- _PROVIDED ENTRIES_:
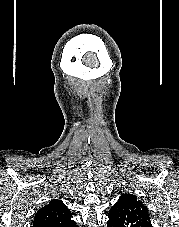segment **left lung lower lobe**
Returning a JSON list of instances; mask_svg holds the SVG:
<instances>
[{
    "instance_id": "1",
    "label": "left lung lower lobe",
    "mask_w": 179,
    "mask_h": 227,
    "mask_svg": "<svg viewBox=\"0 0 179 227\" xmlns=\"http://www.w3.org/2000/svg\"><path fill=\"white\" fill-rule=\"evenodd\" d=\"M107 227H113V225L108 222Z\"/></svg>"
}]
</instances>
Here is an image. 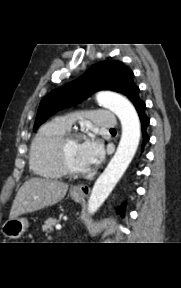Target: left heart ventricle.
<instances>
[{
    "label": "left heart ventricle",
    "mask_w": 181,
    "mask_h": 288,
    "mask_svg": "<svg viewBox=\"0 0 181 288\" xmlns=\"http://www.w3.org/2000/svg\"><path fill=\"white\" fill-rule=\"evenodd\" d=\"M80 144L81 143L79 140H73L69 142L66 146V157L72 168L75 170L83 171L88 167L85 165L81 157Z\"/></svg>",
    "instance_id": "left-heart-ventricle-1"
}]
</instances>
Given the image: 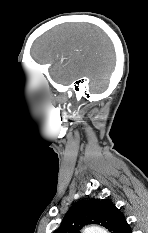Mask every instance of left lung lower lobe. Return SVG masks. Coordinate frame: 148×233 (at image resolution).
<instances>
[{
    "mask_svg": "<svg viewBox=\"0 0 148 233\" xmlns=\"http://www.w3.org/2000/svg\"><path fill=\"white\" fill-rule=\"evenodd\" d=\"M126 233H131V229H128V231Z\"/></svg>",
    "mask_w": 148,
    "mask_h": 233,
    "instance_id": "obj_1",
    "label": "left lung lower lobe"
}]
</instances>
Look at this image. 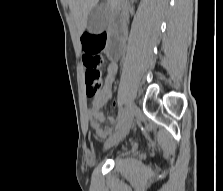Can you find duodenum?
Instances as JSON below:
<instances>
[{
    "mask_svg": "<svg viewBox=\"0 0 223 191\" xmlns=\"http://www.w3.org/2000/svg\"><path fill=\"white\" fill-rule=\"evenodd\" d=\"M117 39L119 42L116 45H112L109 50V55L111 59H116L121 55L122 52V46H121V40L124 36V29L120 28L116 30Z\"/></svg>",
    "mask_w": 223,
    "mask_h": 191,
    "instance_id": "duodenum-1",
    "label": "duodenum"
}]
</instances>
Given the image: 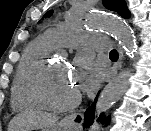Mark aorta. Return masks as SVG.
Listing matches in <instances>:
<instances>
[{
  "label": "aorta",
  "mask_w": 151,
  "mask_h": 131,
  "mask_svg": "<svg viewBox=\"0 0 151 131\" xmlns=\"http://www.w3.org/2000/svg\"><path fill=\"white\" fill-rule=\"evenodd\" d=\"M88 27L104 30L118 38L126 54L136 59V43L133 33L129 26L120 18L110 15H88L84 22ZM131 69L127 68L122 71L112 82L108 83L103 89L96 104L95 120L90 127V131H99L100 125L97 118L102 112L107 111L119 100L129 87V77Z\"/></svg>",
  "instance_id": "1"
}]
</instances>
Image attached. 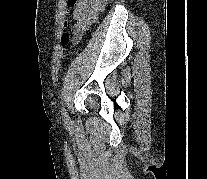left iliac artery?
<instances>
[{"instance_id": "1", "label": "left iliac artery", "mask_w": 207, "mask_h": 179, "mask_svg": "<svg viewBox=\"0 0 207 179\" xmlns=\"http://www.w3.org/2000/svg\"><path fill=\"white\" fill-rule=\"evenodd\" d=\"M61 112H62L63 119L68 121L69 120V116L67 115V112H66L64 107L61 108Z\"/></svg>"}]
</instances>
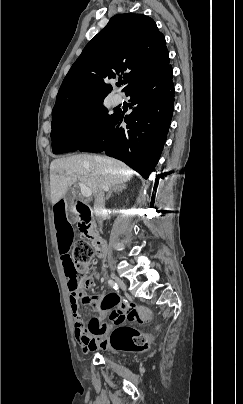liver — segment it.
Instances as JSON below:
<instances>
[{
    "label": "liver",
    "mask_w": 243,
    "mask_h": 404,
    "mask_svg": "<svg viewBox=\"0 0 243 404\" xmlns=\"http://www.w3.org/2000/svg\"><path fill=\"white\" fill-rule=\"evenodd\" d=\"M133 170L123 162L108 156H70L59 158L50 164V190L52 204H57L65 196L69 186L81 182L90 188L94 196L102 190L99 180L102 178L107 190L120 186L132 178Z\"/></svg>",
    "instance_id": "6515ba94"
}]
</instances>
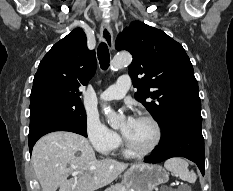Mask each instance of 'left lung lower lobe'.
<instances>
[{
  "label": "left lung lower lobe",
  "instance_id": "left-lung-lower-lobe-1",
  "mask_svg": "<svg viewBox=\"0 0 233 191\" xmlns=\"http://www.w3.org/2000/svg\"><path fill=\"white\" fill-rule=\"evenodd\" d=\"M172 157H185L205 173L204 138L202 123L185 121L175 124L161 139L156 151L146 163H160Z\"/></svg>",
  "mask_w": 233,
  "mask_h": 191
}]
</instances>
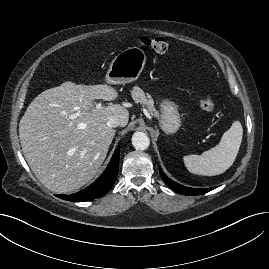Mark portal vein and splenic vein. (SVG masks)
Here are the masks:
<instances>
[{"mask_svg":"<svg viewBox=\"0 0 269 269\" xmlns=\"http://www.w3.org/2000/svg\"><path fill=\"white\" fill-rule=\"evenodd\" d=\"M100 107H102L101 103L96 104V108H100Z\"/></svg>","mask_w":269,"mask_h":269,"instance_id":"1","label":"portal vein and splenic vein"}]
</instances>
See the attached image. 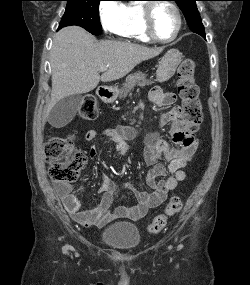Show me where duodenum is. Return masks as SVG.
<instances>
[{
	"label": "duodenum",
	"mask_w": 250,
	"mask_h": 285,
	"mask_svg": "<svg viewBox=\"0 0 250 285\" xmlns=\"http://www.w3.org/2000/svg\"><path fill=\"white\" fill-rule=\"evenodd\" d=\"M97 93H98L99 98L103 102H110L112 99V92L107 87H104V86L99 87L97 90Z\"/></svg>",
	"instance_id": "410a0bca"
}]
</instances>
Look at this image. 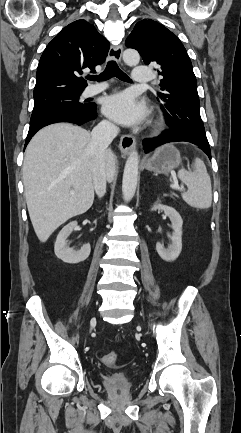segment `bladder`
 I'll return each instance as SVG.
<instances>
[{
    "instance_id": "bladder-1",
    "label": "bladder",
    "mask_w": 241,
    "mask_h": 433,
    "mask_svg": "<svg viewBox=\"0 0 241 433\" xmlns=\"http://www.w3.org/2000/svg\"><path fill=\"white\" fill-rule=\"evenodd\" d=\"M102 382L109 389L124 391L133 386L134 378L126 372H113L103 376Z\"/></svg>"
}]
</instances>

- _WHAT IS BEING ASKED_: Take from the listing every line in which the word "label" appears.

- _THE COMPLETED TASK_:
    "label": "left lung lower lobe",
    "label": "left heart ventricle",
    "label": "left lung lower lobe"
    "label": "duodenum"
  "label": "aorta",
[{"instance_id": "1", "label": "left iliac artery", "mask_w": 207, "mask_h": 179, "mask_svg": "<svg viewBox=\"0 0 207 179\" xmlns=\"http://www.w3.org/2000/svg\"><path fill=\"white\" fill-rule=\"evenodd\" d=\"M61 112H62L63 119L68 121L69 120V116L67 115V112H66L64 107L61 108Z\"/></svg>"}]
    "label": "liver",
  "label": "left lung lower lobe",
[{"mask_svg":"<svg viewBox=\"0 0 269 269\" xmlns=\"http://www.w3.org/2000/svg\"><path fill=\"white\" fill-rule=\"evenodd\" d=\"M100 107H102L101 103L96 104V108H100Z\"/></svg>","mask_w":269,"mask_h":269,"instance_id":"1","label":"portal vein and splenic vein"}]
	"label": "duodenum",
    "label": "bladder",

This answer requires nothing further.